Yüreğimiz Harşit’in hasret yamaçlarında dağların avucunda asılı kaldı!
Gümüşhane-Trabzon arası 110 km süre olarak 4 Saat. Gümüşhane-Erzurum arasını 220 km yolu bazen 8 saatte gittiğimizi Kop’ta, Zigana’da dağ başında çok defa sabahladığımızı biliriz. O sarp dağlarda ve dik yokuşlarda ne acılar yaşandı ne ocaklar battı ne hayaller yok oldu? Memleketim için ihlas ve samimiyetle bir çivi çakanın Allah günahlarını affetsin.
Memlekete hizmet bir sevda işidir. Karşılığı yoktur ve karşılık bekleyen de asla huzur bulmaz; zira o çok zor coğrafyada yarı aç yarı tok yaşayan, yemeyip yedirip, içmeyip içirip ve giymeyip giydirip, çocuğunu büyütüp asker eyleyen Türk milletinin diyarında “gitti de gelmedi” türküsü söylenir. O haşin vadilerde “söz konusu vatansa gerisi teferruattır” diyen analar, babalar o manevi iklimde şehadet şerbetini içmeye aday nice evlatlar doğurur.
Balkan Harbi’nde Yemen’de Çanakkale, Kurtuluş Savaşı, Kıbrıs Güney Doğu dağlarında bizim için feda olup şehadete yürüyen nice yiğitler bu analar doğurdu bu babalar korudu. İşte onların isimleri unutuldu tek bir isim takıldı peygamberlerden sonra gelen şehit adaylarına “Mehmetçik” denildi.
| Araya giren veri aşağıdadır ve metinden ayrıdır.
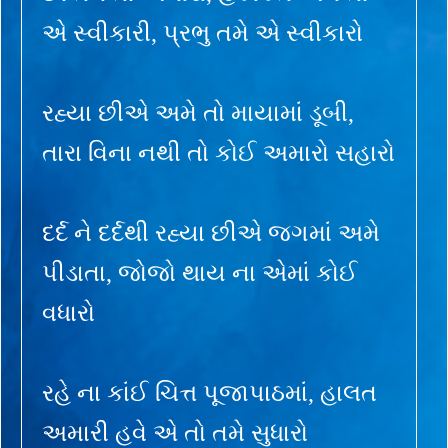
એ સ્વીકારી, પ્રભુ તમે એ સ્વીકારો
રહ્યા છીએ અમે તો માયામાં ડૂબી,
તારા વિના નથી તો કોઈ અમારો સહારો
દર્દ ને દર્દથી રહ્યા છીએ જગમાં અમે
પીડાતા, જોજો થાય ના એમાં કોઈ
વધારો
રહે ના કાંઈ ચિત્ત પૂજાપાઠમાં, હાલત
અમારી હવે એ તો તમે સુધારો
DEMİRYOLU NE Kİ! BİZ ÇOK HİZMETİ HAK ETTİK
Aileler Allah için asker eyledi evlatlarını. Evet acı, çile, ızdırap, ter, emek ve gözyaşı diyarı ülkenin her tarafı gibi şehir doğal şehadet mektebidir. Bu insanların kutlu mazisi, ruh ve mana köküne uygun davranmayan asla gün yüzü görmez; o görse evladı görmez çok saf temiz Müslüman Türk evlatları diyarıdır.
Türklüğü atsız ata ile ırk ötesi milli kimliğe terfi ettiren emsalsiz birlikte hoş görü içinde yaşama diyarıdır. İkram, iltifat, ziyafet karşılıksız yapılır sadece evlatlarına değil Tanrı misafiri der evine ocağına köy odasına misafir olana o fakirhanelerden öyle sofralar kurulur ki tadanın bir ömür boyu damağından tadı eksilmez. Çünkü o sofralar Halil İbrahim sofrası sırrına vakıf olmuş Ahmet Yesevi, Güvenç Abdal ruhu İle doludur.
Türkistan ruhu oralarda kıyamete kadar mayalanmış ölümsüz ruhlar diyarıdır. 1915 Rus işgalinde namusları kirletilmesin diye kendilerini Harşit, Kelkit ve Çoruh’un sularına bırakan iffet abidesi karakter timsali model ana baba diyarıdır. İyilik yaparak Harşit’e atan ve unutan karşılık beklemeyen Alpler, Alperen’ler, Bozkurtlar ve Asenalar diyarıdır. Selam o ölümsüz ruha. İşte o ölümsüz ruhla şehre hizmet eden herkese selam olsun. Önlerinde saygı ile eğiliyoruz Gümüşhane Demiryolu ne ki! Çok hizmeti hak ettik, doymadık, göç ettik.
Hiçbir karşılık beklemeden aklımız, gönlümüz, yüreğimiz Harşit yamaçlarında dağların avuçlarında asılı kaldı. Nimet kime kısmetse onundur. Biz külfete talip olduk Yarabbi bizi komşumuza hemşehrimize Aziz Türk milletine hizmetkar kıl kim neyi istiyorsa Allah onu versin. (Amin) Bize bu saf temiz yüce Türk milletine hizmetkar olmak en büyük rütbedir!